Filtered Visualizations - The third animation demonstrates Gephi’s filtering feature applied to specific categories.

The first filter isolates Artists and Architects. Here, the Florentine cluster appears particularly prominent, centered around figures such as Leonardo da Vinci, Michelangelo, and Giuliano da Sangallo. Following Sebastiano Serlio, larger nodes begin to emerge in France, revealing the northward migration of architectural influence.

The second filter focuses on Composers. As observed earlier in the ForceAtlas2 visualization, this category exhibits strong internal connectivity but limited interaction with other disciplines. Interestingly, the Florentine dominance seen in the visual arts does not appear here. Instead, composers form several medium-sized clusters across Italy —outside Florence, particularly around Venice and Rome — as well as in parts of Western Europe. Beginning with Gilles Binchois, notable clusters emerge in French-speaking regions, and following John Taverner, larger nodes appear in English-speaking areas, reflecting the diffusion of musical influence beyond Italy.

Together, these visualizations illustrate how network visualization tools like Gephi make it possible to interpret Renaissance cultural history through the lens of relational structure, spatial distribution, and temporal evolution. By mapping both influence and interaction, the Renaissance Network reveals not only who was central but also how clusters formed, connected, and evolved—transforming static historical data into a dynamic portrait of cultural interconnection.

Challenges & Limitations

Applying a web crawling approach to a historical context inevitably presents several challenges and limitations.
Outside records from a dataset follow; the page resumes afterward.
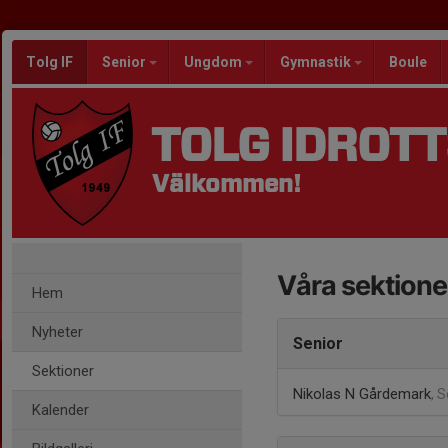
Tolg IF
Senior
Ungdom
Gymnastik
Boule
TOLG IDROT
Välkommen!
Våra sektione
Hem
Nyheter
Senior
Sektioner
Nikolas N Gårdemark
, 
Kalender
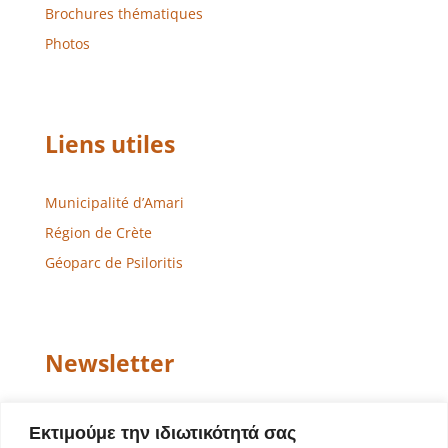
Brochures thématiques
Photos
Liens utiles
Municipalité d’Amari
Région de Crète
Géoparc de Psiloritis
Newsletter
Email
Εκτιμούμε την ιδιωτικότητά σας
First, web crawling always carries the risk of malfunction or misclassification. The R code used in this project performs relatively simple operations—visiting the web pages corresponding to each figure in the List of Renaissance Figures and extracting information such as links, places of death, and birth years. However, even within Wikipedia, page structures and formatting are not uniform. Small inconsistencies in markup or phrasing can lead to incorrect data extraction. While I corrected clear anomalies identified during network visualization, it is possible that other errors remain undetected. Such risks are inherent to any automated web-scraping process.

For verification, I initially considered integrating Google search results to cross-check extracted data. However, since Google does not permit automated web crawling of its search results, this approach was excluded from the current tutorial.

Second, there is the issue of source validity. Even though Wikipedia is one of the most accessible and frequently updated online resources, it is legitimate to question whether it accurately represents the historical relationships and spheres of influence among Renaissance figures. While I regard it as a useful and reasonably reliable resource for initial exploration, it cannot be considered a definitive reflection of Renaissance influence networks. Because Google-based crawling is restricted, identifying other suitable and crawlable databases—and securing multiple data sources for cross-validation—remains an essential but time-intensive task. Building a more robust dataset would thus require additional time, computational resources, and multi-source verification procedures.

The final challenge is even more complex and interpretive in nature. The mere presence of a name or hyperlink between figures does not necessarily indicate the type or magnitude of influence. A mention could signify admiration, critique, or even simple factual reference, and the frequency or context of that mention may vary widely. In other words, while the current network structure represents connections, it does not yet capture directionality of sentiment or intensity of influence. To address this, one would need to assign weights or even temporal dimensions to edges, reflecting how strongly and when one figure influenced another.

Achieving such precision would require incorporating text analysis — specifically, natural language processing techniques capable of extracting semantic meaning and relational cues from textual sources. This remains an open area of research that I am currently exploring. Extracting relational meaning from even a few sentences is a nontrivial task, requiring not only technical expertise but also collaboration with domain experts such as curators, art historians, and conservators who can interpret contextual nuance.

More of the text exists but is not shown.